New novel set in homosexual society explores reverse discrimination

Hadrian’s Rage, by Patricia Marie Budd, is a fascinating upside-down look at a 22nd century country in part of what was Canada. In Hadrian’s country, homosexuality is the norm and heterosexuality is frowned upon and, until recently, illegal. Hadrian was named after the gay Roman emperor and his goal is population control and environmental restoration. Heterosexuals are blamed both for attacking homosexuals and for the overpopulation of the earth, which is why scientists have genetically altered humans to make them homosexual, although some still have heterosexual or bisexual tendencies. While it is not illegal to be heterosexual, anyone caught having heterosexual sex is sentenced to death because of the danger that overpopulation poses to the country and the world.
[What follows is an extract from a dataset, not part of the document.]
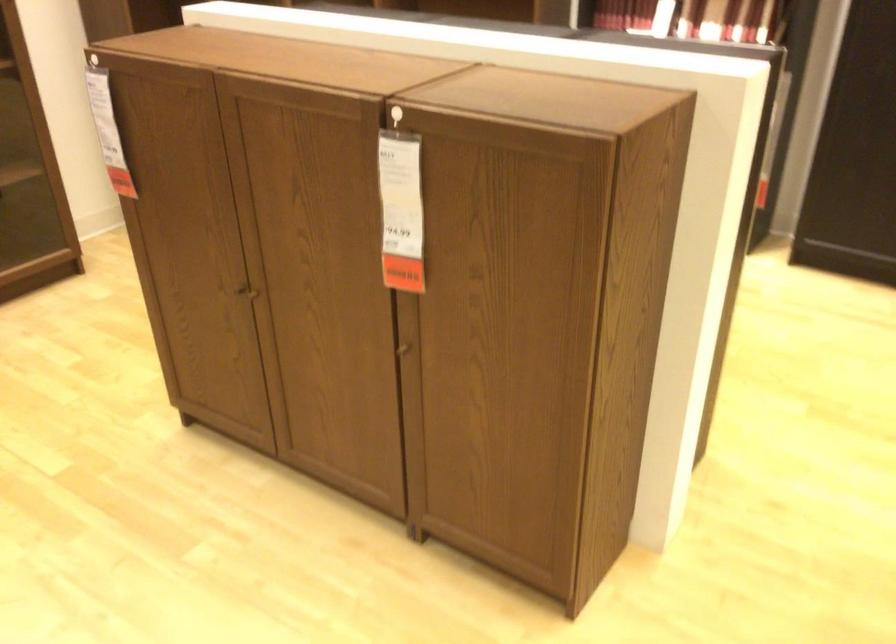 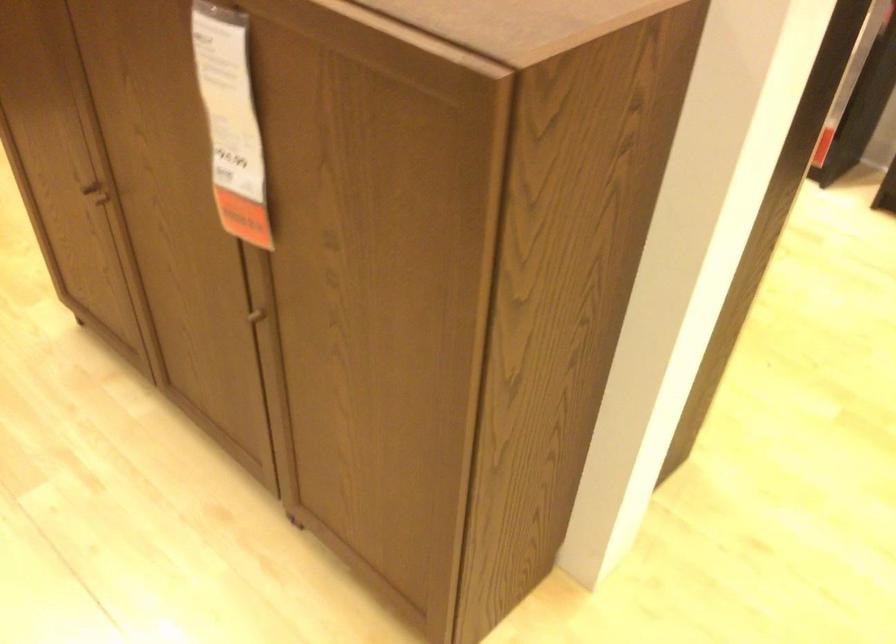 Where in the second image is the point corresponding to point 245,294 from the first image?

(95, 196)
However, there are those with heterosexual tendencies. Before the novel begins, Todd Middleton, a popular basketball player, was one of them. When he was caught having sex with his friend Crystal Albright, he was sent to a re-education camp where the camp director used extreme measures to try to erase his heterosexual feelings, including rape. Desperate, Todd begged his best friend, Frank Hunter, to have mercy on killing him. Frank did, and as a result, Frank is now serving a life sentence in Hadrian’s army. (These events occurred in Hadrian’s Lover, of which Hadrian’s Rage is a sequel, although it is also a standalone novel.)

Such is the situation when Hadrian’s Rage opens. Frank Hunter’s family has been torn apart, his parents, Geoffrey and Dean, have separated because Dean, who also underwent re-education in his youth, is now unwilling to deny his heterosexual tendencies. Dean has become part of a Gay-Straight Alliance on a college campus. Meanwhile, a member of Adriano’s media is no longer willing to promote gay propaganda against heterosexuals. Melissa Eagleton, head host of the national news, quits her job when the station owner wants her to promote his agenda instead of letting her report the truth. When Melissa establishes a rival station, new opinions begin to be expressed on Adriano. At the same time, heterosexual people begin to appear in public, holding hands, and as a result, they are attacked. And then a young college student, Tara May Fowler, is brutally beaten to death after coming out directly to two other girls she thought were her friends. Amid all this chaos, will Hadrian be able to survive, or will he collapse and allow hordes of straight people seeking to break through his walls to take over and destroy the land?

Author Patricia Budd has done an amazing job not only imagining a world of reverse discrimination, but bringing home the fact that this world is a weak metaphor for ours. Throughout the novel, he provides footnotes that reference real-life events in recent years that are the basis for the novel’s scenes. For example, the death of Tara May Fowler is based on the brutal murder of Vladislav Tornovoi, who was raped with beer bottles, tortured and murdered by two of his friends on Friday, May 10, 2013 in Volgograd, Russia, after leaving from the closet. they as gay. The book is dedicated to the memory of Tornovoi.

Patricia Budd certainly knows how to create an intriguing fictional world. The reader observes how badly Adriano’s people behave, despite their good intentions, and is both saddened and shocked to think that such things are happening in our own world today. Budd’s pacing is fabulous, with short chapters and news reports to keep the reader constantly wondering what will come next. It also does an excellent job juggling multiple plots and characters so the reader is never bored. Most importantly, it creates realistic and endearing characters who seek the truth in their hearts and then find the courage to act on it. Readers will fall in love with Destiny Stuttgart, the last of Hadrian’s founding families, who stands up for what she thinks is right, even when people say it goes against the country’s constitution and dismisses her as old and senile. And then there are the characters whose hearts are in conflict, who want revenge but fall in love with their enemies. In the end, the novel offers a deep and moving expression of how overcoming prejudice and opening up to forgiveness can change the world.

I thought Budd’s previous book Hadrian’s Lover was a powerful and very imaginative novel, but Budd has now replaced it. Hadrian’s Rage leaves me in awe. I don’t think anyone reading this book will ever forget it, and hopefully it will help change the world, one heart at a time.